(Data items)
------------------------------------------------------------

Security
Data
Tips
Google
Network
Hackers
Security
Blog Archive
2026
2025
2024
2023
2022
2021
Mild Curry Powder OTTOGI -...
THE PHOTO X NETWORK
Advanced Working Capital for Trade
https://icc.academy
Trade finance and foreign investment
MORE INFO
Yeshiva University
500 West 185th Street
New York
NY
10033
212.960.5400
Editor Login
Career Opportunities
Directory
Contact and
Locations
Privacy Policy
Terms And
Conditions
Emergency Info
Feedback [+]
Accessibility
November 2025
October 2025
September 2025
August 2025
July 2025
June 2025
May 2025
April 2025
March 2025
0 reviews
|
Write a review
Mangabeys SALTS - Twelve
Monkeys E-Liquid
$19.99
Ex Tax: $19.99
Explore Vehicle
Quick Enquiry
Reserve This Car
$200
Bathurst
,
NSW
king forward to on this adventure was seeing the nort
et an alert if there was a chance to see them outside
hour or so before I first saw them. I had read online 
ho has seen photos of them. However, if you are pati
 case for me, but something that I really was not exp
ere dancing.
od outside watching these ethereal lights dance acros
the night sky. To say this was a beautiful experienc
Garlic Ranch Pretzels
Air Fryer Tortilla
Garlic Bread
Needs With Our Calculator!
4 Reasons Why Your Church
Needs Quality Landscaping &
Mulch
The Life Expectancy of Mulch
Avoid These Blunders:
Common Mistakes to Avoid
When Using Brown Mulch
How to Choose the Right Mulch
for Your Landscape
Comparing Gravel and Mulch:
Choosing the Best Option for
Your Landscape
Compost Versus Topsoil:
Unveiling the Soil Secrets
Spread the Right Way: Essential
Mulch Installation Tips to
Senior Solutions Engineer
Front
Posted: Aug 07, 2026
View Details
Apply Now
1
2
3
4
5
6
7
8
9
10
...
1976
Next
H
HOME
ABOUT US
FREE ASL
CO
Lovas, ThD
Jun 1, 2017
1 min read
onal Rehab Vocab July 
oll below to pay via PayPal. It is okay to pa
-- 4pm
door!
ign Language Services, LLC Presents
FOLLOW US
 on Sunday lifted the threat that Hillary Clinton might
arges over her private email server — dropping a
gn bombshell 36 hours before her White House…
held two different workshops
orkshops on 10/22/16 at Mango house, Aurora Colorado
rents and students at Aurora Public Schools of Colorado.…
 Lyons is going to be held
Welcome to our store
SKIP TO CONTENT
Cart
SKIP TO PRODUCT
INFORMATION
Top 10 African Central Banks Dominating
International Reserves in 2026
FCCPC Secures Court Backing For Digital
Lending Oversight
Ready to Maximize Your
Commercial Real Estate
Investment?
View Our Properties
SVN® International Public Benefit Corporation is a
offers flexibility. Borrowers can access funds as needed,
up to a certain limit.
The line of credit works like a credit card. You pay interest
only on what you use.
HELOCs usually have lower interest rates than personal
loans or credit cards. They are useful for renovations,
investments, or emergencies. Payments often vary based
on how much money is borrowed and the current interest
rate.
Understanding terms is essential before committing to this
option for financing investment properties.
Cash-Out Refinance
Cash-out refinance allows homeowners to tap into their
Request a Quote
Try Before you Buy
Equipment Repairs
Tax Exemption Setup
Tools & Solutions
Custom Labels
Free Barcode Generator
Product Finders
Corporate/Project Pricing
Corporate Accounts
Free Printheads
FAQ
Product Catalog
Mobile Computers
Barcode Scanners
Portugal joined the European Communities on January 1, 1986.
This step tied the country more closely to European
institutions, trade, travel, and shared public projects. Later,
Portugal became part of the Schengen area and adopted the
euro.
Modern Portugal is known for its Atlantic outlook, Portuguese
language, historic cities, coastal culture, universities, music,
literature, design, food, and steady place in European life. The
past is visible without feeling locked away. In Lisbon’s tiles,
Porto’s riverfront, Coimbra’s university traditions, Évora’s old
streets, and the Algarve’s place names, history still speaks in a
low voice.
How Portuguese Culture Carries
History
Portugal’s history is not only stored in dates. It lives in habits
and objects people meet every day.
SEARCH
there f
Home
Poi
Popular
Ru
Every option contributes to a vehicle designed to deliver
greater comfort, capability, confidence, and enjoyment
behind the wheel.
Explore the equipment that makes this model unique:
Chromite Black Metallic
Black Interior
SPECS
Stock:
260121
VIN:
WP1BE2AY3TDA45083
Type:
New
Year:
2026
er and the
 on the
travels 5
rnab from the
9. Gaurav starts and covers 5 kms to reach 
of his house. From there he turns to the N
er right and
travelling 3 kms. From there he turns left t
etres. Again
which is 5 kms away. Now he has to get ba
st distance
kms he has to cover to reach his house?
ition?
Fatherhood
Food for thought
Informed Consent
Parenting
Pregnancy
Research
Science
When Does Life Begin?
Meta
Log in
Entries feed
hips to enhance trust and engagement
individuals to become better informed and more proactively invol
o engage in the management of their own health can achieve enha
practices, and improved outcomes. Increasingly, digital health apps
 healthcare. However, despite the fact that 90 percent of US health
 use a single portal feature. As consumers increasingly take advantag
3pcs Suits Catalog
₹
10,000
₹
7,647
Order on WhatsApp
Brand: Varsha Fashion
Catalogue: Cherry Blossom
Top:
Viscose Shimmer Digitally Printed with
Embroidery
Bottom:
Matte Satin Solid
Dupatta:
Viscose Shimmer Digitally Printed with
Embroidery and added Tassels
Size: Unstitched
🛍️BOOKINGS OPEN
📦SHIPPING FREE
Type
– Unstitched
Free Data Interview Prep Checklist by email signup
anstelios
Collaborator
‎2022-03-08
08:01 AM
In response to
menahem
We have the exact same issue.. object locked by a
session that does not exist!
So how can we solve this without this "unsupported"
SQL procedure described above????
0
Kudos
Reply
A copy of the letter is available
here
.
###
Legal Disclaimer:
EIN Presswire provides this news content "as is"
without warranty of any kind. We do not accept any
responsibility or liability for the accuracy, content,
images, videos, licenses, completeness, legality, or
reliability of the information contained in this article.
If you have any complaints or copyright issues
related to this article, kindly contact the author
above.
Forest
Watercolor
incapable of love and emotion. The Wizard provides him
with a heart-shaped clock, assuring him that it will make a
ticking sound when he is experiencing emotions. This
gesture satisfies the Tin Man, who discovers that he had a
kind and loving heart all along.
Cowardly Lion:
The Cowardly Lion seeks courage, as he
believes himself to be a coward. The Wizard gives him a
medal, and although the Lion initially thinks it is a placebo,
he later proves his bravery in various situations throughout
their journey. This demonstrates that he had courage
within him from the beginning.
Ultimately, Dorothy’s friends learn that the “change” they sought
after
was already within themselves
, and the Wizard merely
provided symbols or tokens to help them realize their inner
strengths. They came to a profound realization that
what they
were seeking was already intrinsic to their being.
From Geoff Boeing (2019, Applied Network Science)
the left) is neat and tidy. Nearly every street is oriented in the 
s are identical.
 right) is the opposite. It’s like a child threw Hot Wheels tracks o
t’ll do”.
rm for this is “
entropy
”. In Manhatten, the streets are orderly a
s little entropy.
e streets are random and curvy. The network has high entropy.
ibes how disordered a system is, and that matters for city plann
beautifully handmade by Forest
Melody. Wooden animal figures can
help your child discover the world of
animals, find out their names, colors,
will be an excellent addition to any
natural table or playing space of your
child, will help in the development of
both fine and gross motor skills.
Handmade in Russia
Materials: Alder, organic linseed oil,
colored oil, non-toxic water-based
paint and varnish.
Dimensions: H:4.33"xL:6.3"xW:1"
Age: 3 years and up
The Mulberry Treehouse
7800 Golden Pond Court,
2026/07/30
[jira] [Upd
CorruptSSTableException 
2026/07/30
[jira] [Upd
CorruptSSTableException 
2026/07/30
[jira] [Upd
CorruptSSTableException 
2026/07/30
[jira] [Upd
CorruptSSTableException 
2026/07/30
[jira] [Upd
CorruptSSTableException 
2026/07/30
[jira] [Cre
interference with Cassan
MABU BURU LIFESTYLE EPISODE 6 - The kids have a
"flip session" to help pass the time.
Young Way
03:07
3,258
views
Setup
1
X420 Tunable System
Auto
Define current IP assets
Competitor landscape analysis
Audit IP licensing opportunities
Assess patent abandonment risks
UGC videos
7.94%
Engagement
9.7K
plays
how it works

------------------------------------------------------------

Problem to solve:
In the entries above, find each line with the word "like" and return it.

Output of the exercise:
The line of credit works like a credit card. You pay interest
 right) is the opposite. It’s like a child threw Hot Wheels tracks o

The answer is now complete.